# Dimming thermostat... not working



## truly_juan (Dec 21, 2011)

Hi

Just picked up a HabiStat Thermostat and plugged it it.

Set it to max - 95F and placed the sensor in the warm part of the tank, towards the colder side, expecting it to leave the basking light on, since the thermometer was showing the temp was lower than 95F.

But the light never came on, I turned the dial on the thermostat randomly and that sometimes turned the light on.

I'm assuming this unit is faulty - or am I being a complete n00b? 
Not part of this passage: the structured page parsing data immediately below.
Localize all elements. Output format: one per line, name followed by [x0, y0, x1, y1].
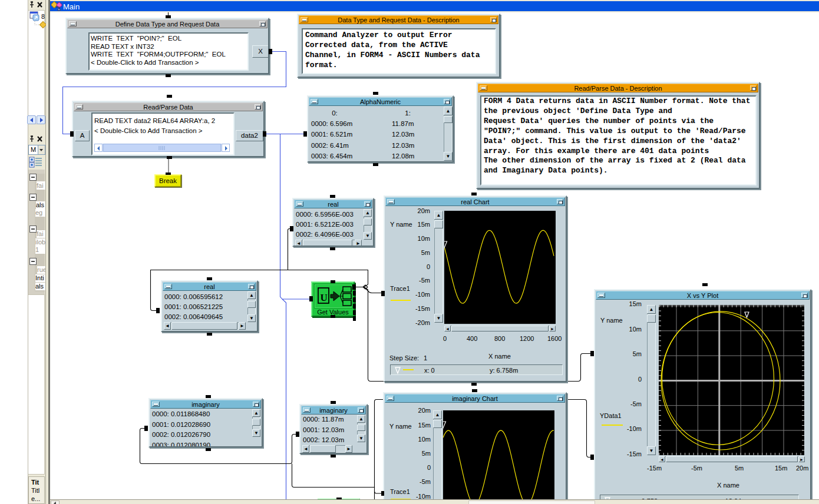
svg-text:rue: rue: [37, 266, 45, 273]
svg-text:U: U: [321, 292, 328, 303]
svg-text:Inti: Inti: [35, 274, 44, 281]
svg-text:1: 1: [35, 246, 39, 253]
svg-text:fai: fai: [37, 230, 44, 237]
svg-text:eg: eg: [35, 209, 42, 216]
svg-text:ilob: ilob: [35, 238, 45, 246]
svg-text:als: als: [36, 201, 45, 208]
svg-text:als: als: [35, 283, 44, 290]
svg-text:8: 8: [41, 13, 45, 20]
svg-text:fai: fai: [37, 182, 44, 189]
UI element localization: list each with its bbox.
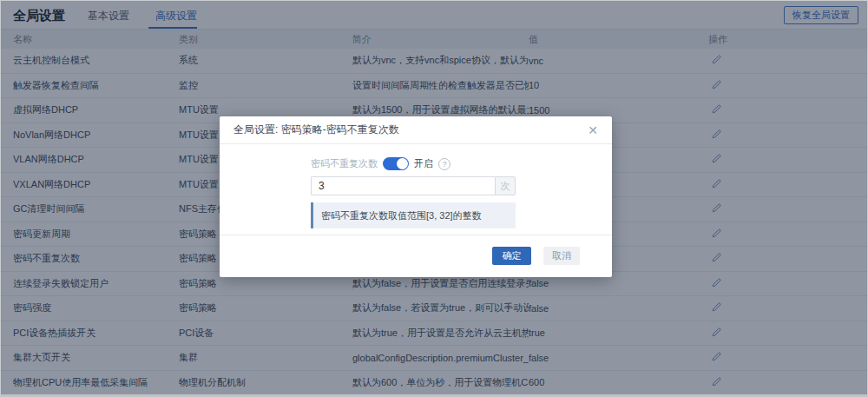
toggle-state-label: 开启 (414, 157, 433, 170)
global-settings-page: 全局设置 基本设置 高级设置 恢复全局设置 名称 类别 简介 值 操作 云主机控… (0, 0, 868, 397)
repeat-count-input[interactable] (311, 176, 495, 195)
ok-button[interactable]: 确定 (492, 247, 531, 265)
input-group: 次 (311, 176, 516, 195)
help-icon[interactable]: ? (438, 158, 450, 170)
hint-box: 密码不重复次数取值范围[3, 32]的整数 (311, 202, 516, 228)
close-icon[interactable]: ✕ (588, 124, 598, 136)
modal-header: 全局设置: 密码策略-密码不重复次数 ✕ (220, 116, 612, 144)
modal-title: 全局设置: 密码策略-密码不重复次数 (233, 122, 588, 137)
toggle-switch-on[interactable] (383, 157, 409, 170)
cancel-button[interactable]: 取消 (543, 247, 580, 265)
toggle-knob (397, 158, 408, 169)
modal-footer: 确定 取消 (220, 235, 612, 276)
input-unit-label: 次 (495, 176, 516, 195)
field-label: 密码不重复次数 (311, 157, 378, 170)
modal-body: 密码不重复次数 开启 ? 次 密码不重复次数取值范围[3, 32]的整数 (220, 144, 612, 235)
toggle-row: 密码不重复次数 开启 ? (311, 157, 450, 170)
password-policy-modal: 全局设置: 密码策略-密码不重复次数 ✕ 密码不重复次数 开启 ? 次 密码不重… (220, 116, 612, 277)
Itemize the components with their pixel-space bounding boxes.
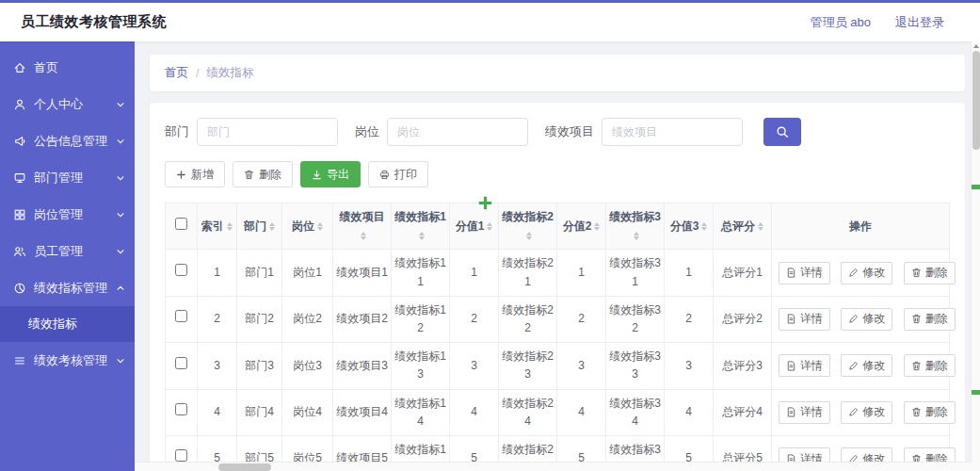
sort-icon[interactable]: [269, 222, 275, 231]
cell-indicator3: 绩效指标32: [606, 296, 665, 342]
sidebar-item-profile[interactable]: 个人中心: [0, 86, 135, 122]
grid-icon: [13, 208, 26, 221]
horizontal-scrollbar[interactable]: [135, 462, 971, 471]
row-checkbox[interactable]: [175, 310, 187, 322]
announcement-icon: [13, 135, 26, 148]
row-checkbox[interactable]: [175, 449, 187, 462]
document-icon: [786, 361, 796, 371]
horizontal-scroll-thumb[interactable]: [218, 463, 271, 471]
row-checkbox[interactable]: [175, 357, 187, 369]
delete-row-button[interactable]: 删除: [904, 308, 956, 331]
edit-button[interactable]: 修改: [841, 262, 892, 284]
sidebar-item-performance-indicators[interactable]: 绩效指标管理: [0, 269, 135, 306]
delete-button[interactable]: 删除: [233, 161, 293, 187]
action-toolbar: 新增 删除 导出 打印: [165, 161, 950, 187]
filter-group-dept: 部门: [165, 118, 338, 146]
checkbox-cell: [166, 389, 198, 435]
sidebar-item-label: 岗位管理: [34, 206, 108, 223]
breadcrumb-home[interactable]: 首页: [165, 65, 188, 81]
header-label: 绩效指标3: [609, 210, 661, 223]
sidebar-item-departments[interactable]: 部门管理: [0, 159, 135, 196]
sort-icon[interactable]: [526, 232, 532, 240]
sidebar-item-performance-assessment[interactable]: 绩效考核管理: [0, 342, 135, 379]
header-user[interactable]: 管理员 abo: [811, 14, 871, 31]
cell-indicator1: 绩效指标11: [392, 250, 450, 296]
trash-icon: [911, 314, 922, 324]
sort-icon[interactable]: [487, 222, 492, 231]
add-button[interactable]: 新增: [165, 161, 225, 187]
select-all-checkbox[interactable]: [175, 218, 187, 230]
sort-icon[interactable]: [634, 232, 639, 240]
sidebar-item-announcements[interactable]: 公告信息管理: [0, 122, 135, 159]
row-checkbox[interactable]: [175, 264, 187, 276]
sort-icon[interactable]: [361, 232, 366, 240]
delete-button-label: 删除: [925, 311, 948, 327]
cell-indicator2: 绩效指标21: [499, 250, 557, 296]
table-header-row: 索引 部门 岗位 绩效项目 绩效指标1 分值1 绩效指标2 分值2 绩效指标3 …: [166, 203, 950, 250]
edit-button-label: 修改: [862, 404, 885, 420]
edit-button[interactable]: 修改: [841, 401, 892, 424]
dept-input[interactable]: [197, 118, 338, 146]
cell-total: 总评分3: [714, 343, 772, 389]
cell-dept: 部门3: [237, 343, 282, 389]
delete-row-button[interactable]: 删除: [904, 354, 956, 377]
edit-button-label: 修改: [862, 358, 885, 374]
printer-icon: [379, 170, 390, 180]
filter-label-project: 绩效项目: [545, 123, 594, 140]
sidebar-item-label: 公告信息管理: [34, 133, 108, 150]
sort-icon[interactable]: [758, 222, 763, 231]
cell-score3: 1: [665, 250, 714, 296]
edit-button[interactable]: 修改: [841, 308, 892, 331]
table-row: 2 部门2 岗位2 绩效项目2 绩效指标12 2 绩效指标22 2 绩效指标32…: [166, 296, 950, 342]
cell-indicator3: 绩效指标31: [606, 250, 665, 296]
detail-button[interactable]: 详情: [779, 354, 830, 377]
header-label: 分值3: [670, 219, 699, 233]
export-button[interactable]: 导出: [300, 161, 361, 187]
delete-row-button[interactable]: 删除: [904, 262, 956, 284]
print-button[interactable]: 打印: [368, 161, 428, 187]
home-icon: [13, 61, 26, 74]
logout-link[interactable]: 退出登录: [895, 14, 944, 31]
detail-button[interactable]: 详情: [779, 262, 830, 284]
detail-button[interactable]: 详情: [779, 308, 830, 331]
trash-icon: [911, 268, 922, 278]
header-label: 绩效项目: [340, 210, 385, 223]
header-total: 总评分: [714, 203, 772, 250]
sort-icon[interactable]: [701, 222, 707, 231]
edit-button[interactable]: 修改: [841, 354, 892, 377]
sort-icon[interactable]: [594, 222, 600, 231]
sidebar-item-positions[interactable]: 岗位管理: [0, 196, 135, 233]
header-post: 岗位: [282, 203, 333, 250]
header-label: 绩效指标2: [502, 210, 554, 223]
delete-button-label: 删除: [925, 358, 948, 374]
sidebar-subitem-performance-indicator[interactable]: 绩效指标: [0, 306, 135, 342]
sidebar-item-label: 绩效考核管理: [34, 352, 108, 369]
document-icon: [786, 268, 796, 278]
post-input[interactable]: [387, 118, 528, 146]
sort-icon[interactable]: [227, 222, 233, 231]
sidebar-item-home[interactable]: 首页: [0, 49, 135, 86]
cell-score1: 4: [450, 389, 499, 435]
sort-icon[interactable]: [419, 232, 425, 240]
filter-bar: 部门 岗位 绩效项目: [165, 118, 950, 146]
cell-dept: 部门4: [237, 389, 282, 435]
header-label: 操作: [849, 219, 872, 233]
header-index: 索引: [198, 203, 237, 250]
cell-score2: 1: [557, 250, 606, 296]
sidebar: 首页 个人中心 公告信息管理 部门管理 岗位管理: [0, 41, 135, 471]
pencil-icon: [848, 407, 859, 417]
search-button[interactable]: [763, 118, 801, 146]
vertical-scrollbar[interactable]: [971, 41, 980, 471]
project-input[interactable]: [602, 118, 743, 146]
delete-row-button[interactable]: 删除: [904, 401, 956, 424]
sort-icon[interactable]: [317, 222, 323, 231]
actions-cell: 详情 修改 删除: [772, 343, 950, 389]
detail-button[interactable]: 详情: [779, 401, 830, 424]
cell-index: 4: [198, 389, 237, 435]
scroll-up-arrow-icon[interactable]: [973, 44, 979, 48]
cell-indicator1: 绩效指标13: [392, 343, 450, 389]
row-checkbox[interactable]: [175, 403, 187, 415]
data-panel: 部门 岗位 绩效项目: [150, 103, 965, 471]
sidebar-item-employees[interactable]: 员工管理: [0, 233, 135, 269]
vertical-scroll-thumb[interactable]: [972, 51, 980, 150]
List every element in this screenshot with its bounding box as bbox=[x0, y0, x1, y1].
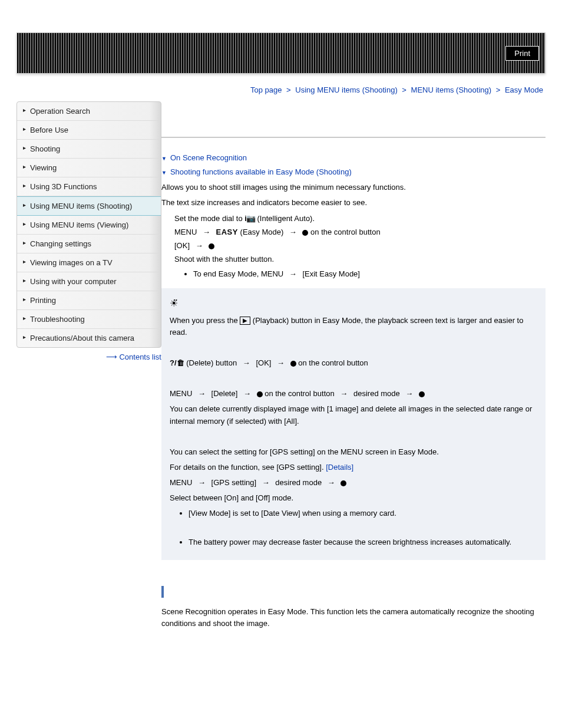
intro-line-1: Allows you to shoot still images using t… bbox=[161, 182, 546, 193]
center-button-icon bbox=[419, 391, 425, 397]
gps-line-2: For details on the function, see [GPS se… bbox=[170, 462, 537, 473]
sidebar-item[interactable]: Operation Search bbox=[17, 102, 161, 121]
intro-line-2: The text size increases and indicators b… bbox=[161, 197, 546, 209]
sidebar-item[interactable]: Using MENU items (Viewing) bbox=[17, 216, 161, 235]
center-button-icon bbox=[340, 480, 346, 486]
gps-bullet: [View Mode] is set to [Date View] when u… bbox=[189, 508, 537, 519]
gps-line-1: You can select the setting for [GPS sett… bbox=[170, 446, 537, 458]
arrow-right-icon: ⟶ bbox=[106, 353, 117, 361]
step-1: Set the mode dial to i📷 (Intelligent Aut… bbox=[174, 213, 546, 225]
step-3: [OK] bbox=[174, 240, 546, 252]
center-button-icon bbox=[290, 361, 296, 367]
tip-box: ☀̈ When you press the ▶ (Playback) butto… bbox=[161, 288, 546, 560]
gps-line-4: Select between [On] and [Off] mode. bbox=[170, 492, 537, 504]
easy-label-icon: EASY bbox=[216, 228, 238, 236]
header-banner: Print bbox=[16, 32, 546, 74]
center-button-icon bbox=[209, 243, 214, 249]
sidebar-item[interactable]: Viewing bbox=[17, 159, 161, 177]
tip-playback: When you press the ▶ (Playback) button i… bbox=[170, 315, 537, 338]
breadcrumb-top[interactable]: Top page bbox=[250, 85, 282, 94]
sidebar-item[interactable]: Precautions/About this camera bbox=[17, 329, 161, 347]
sidebar-item[interactable]: Using 3D Functions bbox=[17, 177, 161, 196]
contents-list-link[interactable]: ⟶ Contents list bbox=[16, 353, 161, 361]
sidebar-item[interactable]: Printing bbox=[17, 291, 161, 310]
step-4-bullet: To end Easy Mode, MENU [Exit Easy Mode] bbox=[193, 268, 546, 280]
playback-icon: ▶ bbox=[240, 317, 250, 325]
battery-bullet: The battery power may decrease faster be… bbox=[189, 536, 537, 548]
gps-line-3: MENU [GPS setting] desired mode bbox=[170, 477, 537, 489]
sidebar-item[interactable]: Before Use bbox=[17, 121, 161, 140]
sidebar-item[interactable]: Shooting bbox=[17, 140, 161, 159]
gps-details-link[interactable]: [Details] bbox=[326, 463, 353, 472]
breadcrumb-current: Easy Mode bbox=[505, 85, 543, 94]
anchor-shooting-functions[interactable]: Shooting functions available in Easy Mod… bbox=[161, 166, 546, 178]
intelligent-auto-icon: i📷 bbox=[244, 213, 255, 225]
sidebar-item[interactable]: Viewing images on a TV bbox=[17, 253, 161, 272]
tip-delete-explain: You can delete currently displayed image… bbox=[170, 403, 537, 427]
sidebar-item[interactable]: Changing settings bbox=[17, 235, 161, 253]
step-4: Shoot with the shutter button. bbox=[174, 253, 546, 265]
center-button-icon bbox=[302, 230, 308, 236]
print-button[interactable]: Print bbox=[505, 46, 539, 61]
breadcrumb-l2[interactable]: Using MENU items (Shooting) bbox=[295, 85, 397, 94]
tip-delete-button: ?/🗑 (Delete) button [OK] on the control … bbox=[170, 357, 537, 369]
sidebar-nav: Operation SearchBefore UseShootingViewin… bbox=[16, 101, 161, 348]
center-button-icon bbox=[257, 391, 263, 397]
breadcrumb-l3[interactable]: MENU items (Shooting) bbox=[411, 85, 492, 94]
sidebar-item[interactable]: Troubleshooting bbox=[17, 310, 161, 329]
section-header-bar bbox=[161, 586, 546, 598]
hint-icon: ☀̈ bbox=[170, 297, 537, 311]
scene-recognition-text: Scene Recognition operates in Easy Mode.… bbox=[161, 606, 546, 630]
main-content: On Scene Recognition Shooting functions … bbox=[161, 101, 546, 633]
step-2: MENU EASY (Easy Mode) on the control but… bbox=[174, 226, 546, 238]
sidebar-item[interactable]: Using MENU items (Shooting) bbox=[17, 196, 161, 216]
divider bbox=[161, 137, 546, 138]
tip-menu-delete: MENU [Delete] on the control button desi… bbox=[170, 388, 537, 400]
delete-icon: ?/🗑 bbox=[170, 358, 184, 367]
anchor-scene-recognition[interactable]: On Scene Recognition bbox=[161, 152, 546, 164]
breadcrumb: Top page > Using MENU items (Shooting) >… bbox=[16, 85, 543, 94]
sidebar-item[interactable]: Using with your computer bbox=[17, 272, 161, 291]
Also, my basking light is an Arcadia D3 UV Basking Lamp 100w.

Thanks


----------



## Hannah81 (Nov 19, 2008)

Was the lamp heating up? If not then you need to check the stat fuses and such to see if there is a simply reason why it's not working.
If the lamp heats up then it's probably just the led light that isn't working but the stat is.
Plug the lamp into a socket to make sure that works ok on it's own - without the reptile for the moment.


----------



## peterf (Jul 27, 2007)

Hi there,
I am afraid your problem is not with the thermostat but with the bulb.
None of the UV lamps on the market can be used with any sort of thermostat. They are mercury self ballasted, which means that they cannot be turned on and off in quick succession, nor can they be dimmed. 
They have a warm up period and can only run on mains 230 volts.
This is the reason that they are only suitable for environments that cannot be overheated by an uncontrolled heater (in other word BIG cages!).


----------



## truly_juan (Dec 21, 2011)

peterf said:


> Hi there,
> I am afraid your problem is not with the thermostat but with the bulb.
> None of the UV lamps on the market can be used with any sort of thermostat. They are mercury self ballasted, which means that they cannot be turned on and off in quick succession, nor can they be dimmed.
> They have a warm up period and can only run on mains 230 volts.
> This is the reason that they are only suitable for environments that cannot be overheated by an uncontrolled heater (in other word BIG cages!).


Oh

So what does everyone use? How am I supposed to keep the basking light temp at 105-110F?

Thanks


----------



## peterf (Jul 27, 2007)

People use reflector spot lights with dimmers to manage hot spots and temperatures.
The lamp you have provides UV and can be used providing the cage is large enough for it not to be able to overheat the cage as it cannot be controlled.
The other option (which is more commonly used) is using a UV fluorescent tube for the UV as it doesn't give off much heat.
I hope that helps!


----------



## truly_juan (Dec 21, 2011)

peterf said:


> People use reflector spot lights with dimmers to manage hot spots and temperatures.
> The lamp you have provides UV and can be used providing the cage is large enough for it not to be able to overheat the cage as it cannot be controlled.
> The other option (which is more commonly used) is using a UV fluorescent tube for the UV as it doesn't give off much heat.
> I hope that helps!


Ah ok. 

Hmm I do have a UV fluorescent tube in there as well. 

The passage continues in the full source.